Winkie replied that “the original language that your office worked so hard to put together is pretty solid. We’re not reinventing the wheel here. We appreciate all the work you did in the past, but because we have a District 2 president of the council now, we’re really hoping that we can get this through sooner rather than later.”
Martinez also mentioned the damage inflicted on the Ocean Beach Pier when high surf broke off railing boards on a stretch of the south side of the pier Jan. 11. An assessment of the damage was in the works by the city Parks & Recreation Department, he said, but a conclusive evaluation would not happen until storms expected in the weeks ahead had run their course.

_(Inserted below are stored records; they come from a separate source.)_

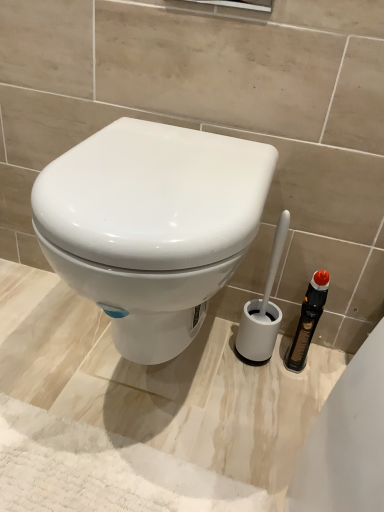 Describe the element at coordinates (151, 226) in the screenshot. This screenshot has width=384, height=512. I see `white glossy toilet at center` at that location.

Where is `white glossy toilet at center`? white glossy toilet at center is located at coordinates (151, 226).

Measure the distance between point (264, 325) and camera.

Point (264, 325) and camera are 39.21 inches apart from each other.

What do you see at coordinates (263, 308) in the screenshot?
I see `white plastic toilet brush at right` at bounding box center [263, 308].

Identify the location of white plastic toilet brush at right. (263, 308).

Where is `white glossy toilet at center`? This screenshot has height=512, width=384. white glossy toilet at center is located at coordinates (151, 226).

Visually, is white plastic toilet brush at right positioned to the left or to the right of white glossy toilet at center?

From the image, it's evident that white plastic toilet brush at right is to the right of white glossy toilet at center.

In the image, is white plastic toilet brush at right positioned in front of or behind white glossy toilet at center?

white plastic toilet brush at right is positioned farther from the viewer than white glossy toilet at center.

Is point (255, 358) closer or farther from the camera than point (222, 175)?

Clearly, point (255, 358) is more distant from the camera than point (222, 175).

From the image's perspective, which is above, white plastic toilet brush at right or white glossy toilet at center?

white glossy toilet at center, from the image's perspective.

From a real-world perspective, does white plastic toilet brush at right sit lower than white glossy toilet at center?

Yes.

Considering the sizes of objects white plastic toilet brush at right and white glossy toilet at center in the image provided, who is thinner, white plastic toilet brush at right or white glossy toilet at center?

With smaller width is white plastic toilet brush at right.

Considering the relative sizes of white plastic toilet brush at right and white glossy toilet at center in the image provided, is white plastic toilet brush at right shorter than white glossy toilet at center?

Yes.

Looking at the image, does white plastic toilet brush at right seem bigger or smaller compared to white glossy toilet at center?

Clearly, white plastic toilet brush at right is smaller in size than white glossy toilet at center.

Would you say white glossy toilet at center is part of white plastic toilet brush at right's contents?

Definitely not — white glossy toilet at center is not inside white plastic toilet brush at right.

Is white plastic toilet brush at right not near white glossy toilet at center?

They are positioned close to each other.

Is white plastic toilet brush at right positioned with its back to white glossy toilet at center?

No, white plastic toilet brush at right's orientation is not away from white glossy toilet at center.

I want to click on toilet above the white plastic toilet brush at right (from a real-world perspective), so click(x=151, y=226).

Can you confirm if white glossy toilet at center is positioned to the right of white plastic toilet brush at right?

No, white glossy toilet at center is not to the right of white plastic toilet brush at right.

Considering the relative positions of white glossy toilet at center and white plastic toilet brush at right in the image provided, is white glossy toilet at center in front of white plastic toilet brush at right?

Yes, the depth of white glossy toilet at center is less than that of white plastic toilet brush at right.

Is point (140, 311) closer to viewer compared to point (249, 325)?

Yes, it is.

From the image's perspective, is white glossy toilet at center under white plastic toilet brush at right?

Incorrect, from the image's perspective, white glossy toilet at center is higher than white plastic toilet brush at right.

From a real-world perspective, is white glossy toilet at center located beneath white plastic toilet brush at right?

No.

Looking at this image, can you confirm if white glossy toilet at center is thinner than white plastic toilet brush at right?

No, white glossy toilet at center is not thinner than white plastic toilet brush at right.

Is white glossy toilet at center shorter than white plastic toilet brush at right?

No, white glossy toilet at center is not shorter than white plastic toilet brush at right.

Who is smaller, white glossy toilet at center or white plastic toilet brush at right?

With smaller size is white plastic toilet brush at right.

Consider the image. Choose the correct answer: Is white glossy toilet at center inside white plastic toilet brush at right or outside it?

The correct answer is: outside.

Is white glossy toilet at center far away from white plastic toilet brush at right?

No, white glossy toilet at center is in close proximity to white plastic toilet brush at right.

Is white glossy toilet at center facing away from white plastic toilet brush at right?

No, white plastic toilet brush at right is not at the back of white glossy toilet at center.

How different are the orientations of white glossy toilet at center and white plastic toilet brush at right in degrees?

The angle between the facing direction of white glossy toilet at center and the facing direction of white plastic toilet brush at right is 0.000744 degrees.

Where is `toilet lying above the white plastic toilet brush at right (from the image's perspective)`? This screenshot has height=512, width=384. toilet lying above the white plastic toilet brush at right (from the image's perspective) is located at coordinates click(151, 226).

Locate an element on the screen. toilet above the white plastic toilet brush at right (from a real-world perspective) is located at coordinates (151, 226).

The image size is (384, 512). I want to click on toilet above the white plastic toilet brush at right (from the image's perspective), so click(x=151, y=226). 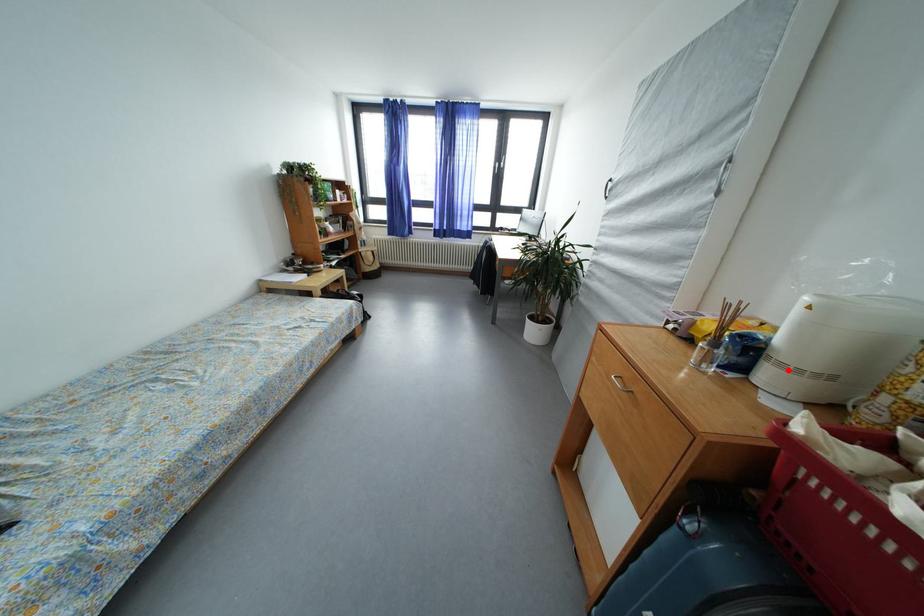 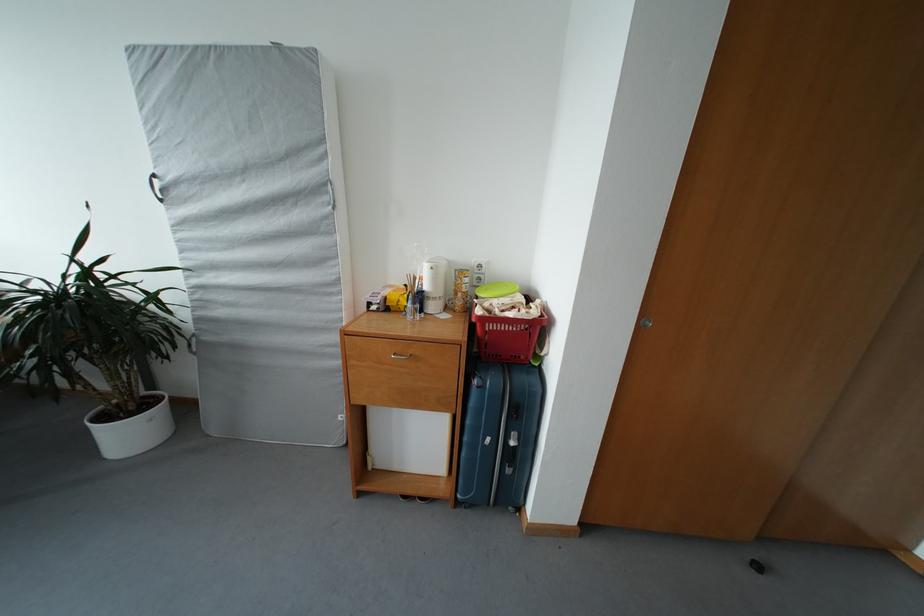 Question: I am providing you with two images of the same scene from different viewpoints. A red point is marked on the first image. At the location where the point appears in image 1, is it still visible in image 2?

Choices:
 (A) Yes
 (B) No

Answer: (A) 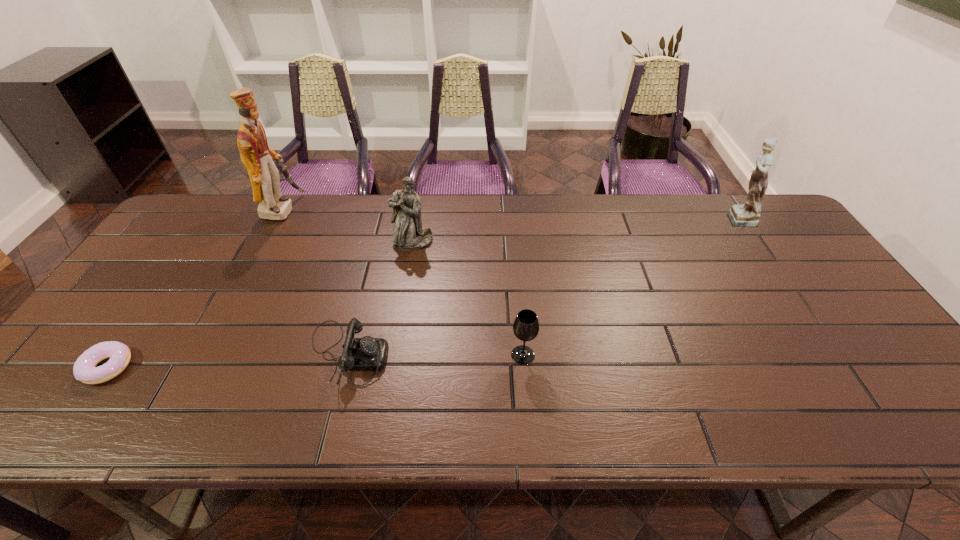 The height and width of the screenshot is (540, 960). What are the coordinates of `nutcracker` in the screenshot? It's located at (258, 158).

The width and height of the screenshot is (960, 540). Identify the location of the second object from left to right. (258, 158).

Where is `the farther figurine`? This screenshot has width=960, height=540. the farther figurine is located at coordinates [x=746, y=215].

At what (x,y) coordinates should I click in order to perform the action: click on the right figurine. Please return your answer as a coordinate pair (x, y). This screenshot has height=540, width=960. Looking at the image, I should click on pos(746,215).

This screenshot has width=960, height=540. I want to click on the shorter figurine, so click(408, 234).

Image resolution: width=960 pixels, height=540 pixels. Identify the location of the nearer figurine. (408, 234).

Locate an element on the screen. the fourth tallest object is located at coordinates (526, 326).

Where is `the fifth object from left to right`? This screenshot has height=540, width=960. the fifth object from left to right is located at coordinates (526, 326).

Identify the location of the fifth tallest object. (359, 354).

Image resolution: width=960 pixels, height=540 pixels. Identify the location of doughnut. (84, 369). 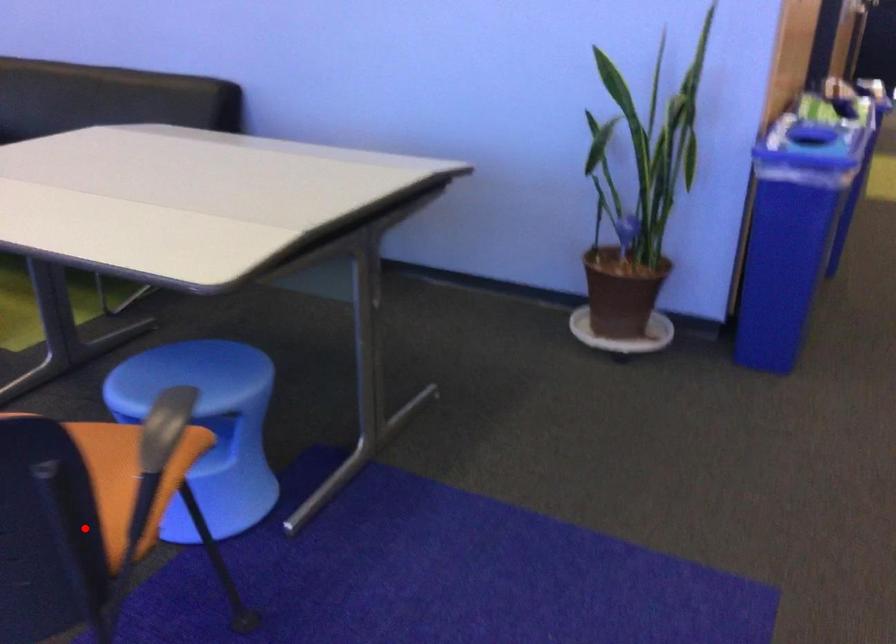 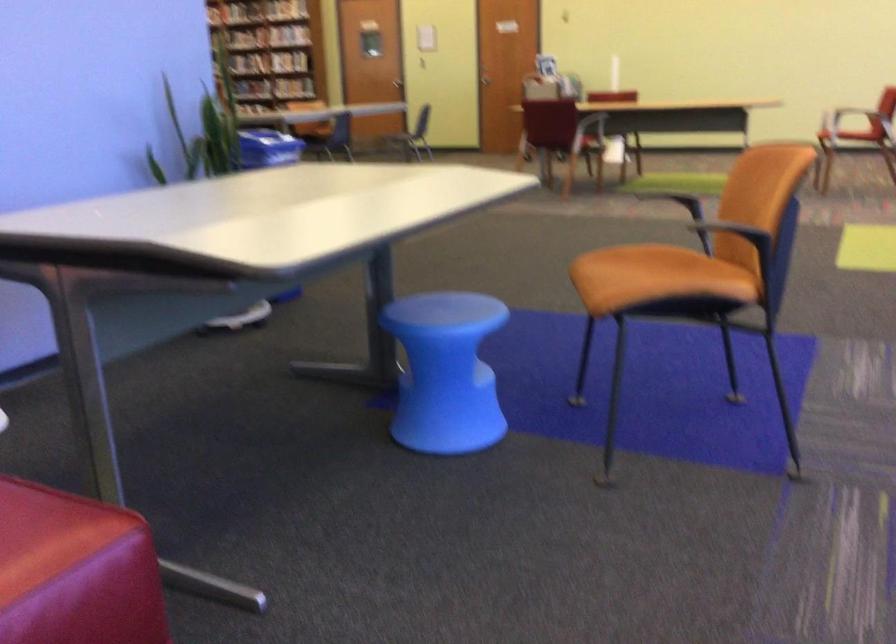 Question: I am providing you with two images of the same scene from different viewpoints. In image1, a red point is highlighted. Considering the same 3D point in image2, which of the following is correct?

Choices:
 (A) It is closer
 (B) It is farther

Answer: (B) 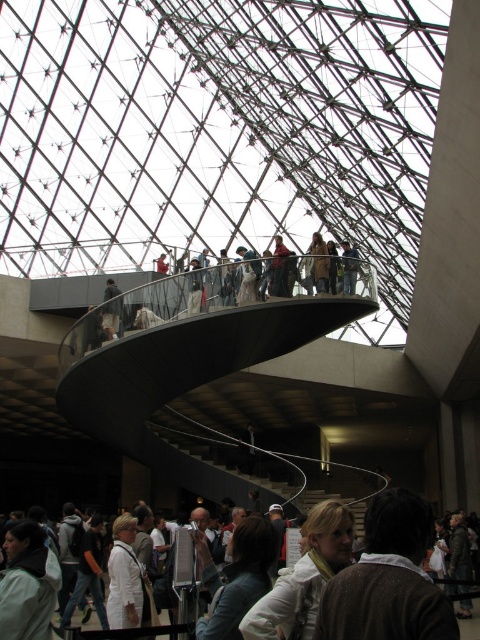 You are standing in the museum and want to take a photo of both the curved staircase and the group of people. The two points you need to focus on are point (420, 557) and point (116, 333). Since one is closer to you, will you need to adjust your camera focus to capture both clearly?

Point (420, 557) is closer to the camera than point (116, 333). To capture both clearly, you may need to adjust your camera focus since they are at different distances from the camera.

You are a visitor standing at the entrance of the museum and see the light brown hair at lower center and the light beige fabric jacket at upper center. Which object is closer to you?

The light brown hair at lower center is closer to you because it is positioned in front of the light beige fabric jacket at upper center.

In the scene shown: You are an interior designer observing the modern architectural structure. You notice the white fabric scarf at center and the light beige fabric jacket at upper center. Which object is located lower in the scene?

The white fabric scarf at center is positioned under the light beige fabric jacket at upper center, so it is located lower in the scene. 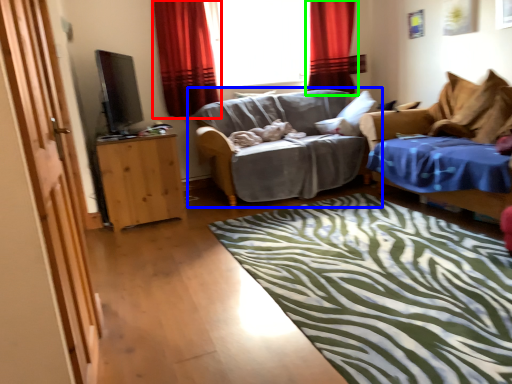 Question: Estimate the real-world distances between objects in this image. Which object is closer to curtain (highlighted by a red box), studio couch (highlighted by a blue box) or curtain (highlighted by a green box)?

Choices:
 (A) studio couch
 (B) curtain

Answer: (A)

Winkie raised the topic of the pier with Kohta Zaiser, the District 2 representative for San Diego Mayor Todd Gloria, stating that any damage this winter would simply add to defects already present on the 55-year-old edifice.
“The bigger story is that the pier is getting old,” Winkie said. “It will probably need some serious retrofitting at some point in the not-too-distant future.”
Though immediate repairs are at the front of the line, Zaiser said a major renovation of the pier dovetails with the city’s Climate Action Plan, which Gloria considers a top priority.
“We’re going to be looking for any type of community improvement, things like that, that fit into so many different aspects of our Climate Action Plan as well as general beautification,” Zaiser said.
Zaiser’s appearance at the meeting held the promise of great things to come for the community, according to Winkie.
“The good news is that we have a permanent representative from the mayor’s office that will be showing up,” Winkie said. “It’s a breath of fresh air that we finally have the mayor’s office being represented on a regular basis at our community meetings.”